Perhaps the most important problem you may encounter, is that you may well find that as the image develops, tones are strangely out of whack and colours don’t look quite right;  what you THOUGHT was fine for colour and tone in one area, in fact, looks totally different in another part of the picture This is because a colour can actually be changed visually by what surrounds it.  A lovely cool green, surrounded by warm colours, may look icy cool, just perfect;  in another part of the picture, the same colour, surrounded by cooler colours, suddenly looks much warmer!!!  It is hard to believe how some colours can look so different, when the same stick of pastel, or mix of paint, is used.   

  Tones too – what looks bright and light in one area, particularly when surrounded by strong contrasts of tone,  might look quite subdued in another, where it is sitting alongside similar tones.    

This shows the issue well

It is hard to believe that the central strip is the same in each case, isn't it.

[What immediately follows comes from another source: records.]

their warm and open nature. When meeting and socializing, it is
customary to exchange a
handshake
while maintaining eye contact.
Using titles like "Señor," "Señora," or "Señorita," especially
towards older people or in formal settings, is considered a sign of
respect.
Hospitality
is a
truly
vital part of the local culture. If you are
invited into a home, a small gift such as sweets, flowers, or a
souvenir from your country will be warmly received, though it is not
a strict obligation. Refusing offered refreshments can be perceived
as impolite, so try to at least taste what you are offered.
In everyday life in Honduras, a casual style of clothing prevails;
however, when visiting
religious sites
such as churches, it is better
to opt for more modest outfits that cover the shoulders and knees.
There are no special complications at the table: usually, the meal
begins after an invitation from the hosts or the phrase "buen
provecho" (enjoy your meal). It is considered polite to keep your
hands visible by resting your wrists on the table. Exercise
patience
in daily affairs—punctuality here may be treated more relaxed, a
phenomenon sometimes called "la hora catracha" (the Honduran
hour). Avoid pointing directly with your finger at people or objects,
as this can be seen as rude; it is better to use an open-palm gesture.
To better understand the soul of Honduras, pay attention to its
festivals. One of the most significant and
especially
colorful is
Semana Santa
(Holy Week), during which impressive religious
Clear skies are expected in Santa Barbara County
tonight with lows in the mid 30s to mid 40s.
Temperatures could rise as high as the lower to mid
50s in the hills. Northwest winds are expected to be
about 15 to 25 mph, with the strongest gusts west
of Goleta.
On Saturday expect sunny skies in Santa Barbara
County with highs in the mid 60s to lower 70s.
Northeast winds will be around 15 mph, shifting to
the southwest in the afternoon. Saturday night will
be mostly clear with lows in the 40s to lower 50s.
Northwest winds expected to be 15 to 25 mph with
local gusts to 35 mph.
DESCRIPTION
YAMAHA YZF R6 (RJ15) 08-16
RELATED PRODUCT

here's an animation that is interesting to watch:

  Suddenly, as you make progress with the picture, you may find that you have to go back to adjust areas that you had completed – and HERE IS AN IMPORTANT THING TO APPRECIATE..and another problem to deal with.... the reluctance to change work you have “finished” is enormous.  And emotionally costly.  And, I have noticed, with myself admittedly as well as my students,  is often avoided at all costs…even to the cost of the image…..but I promise you will never be satisfied with your picture if you KNOW you should have made adjustments – and didn’t, for fear of messing up finished work.

To minimise this potential for heartache for myself, I work with what I call “layers”. I begin with an overall sketchy loose start, making sure that the tonal pattern of the whole image is established right from the beginning.  I often show my lightest lights, and darkest darks – even just small touches helps, I find, because it gives me a scale within which to work.  Then, over the whole image again, I begin to work in medium tones - working in layers over the whole support, gradually adjusting tones, colours, and shapes.  Later, I finally establish highlights, and darkest darks, to add punch and to bring the image to a conclusion.  I find this method works for both drawings, and paintings.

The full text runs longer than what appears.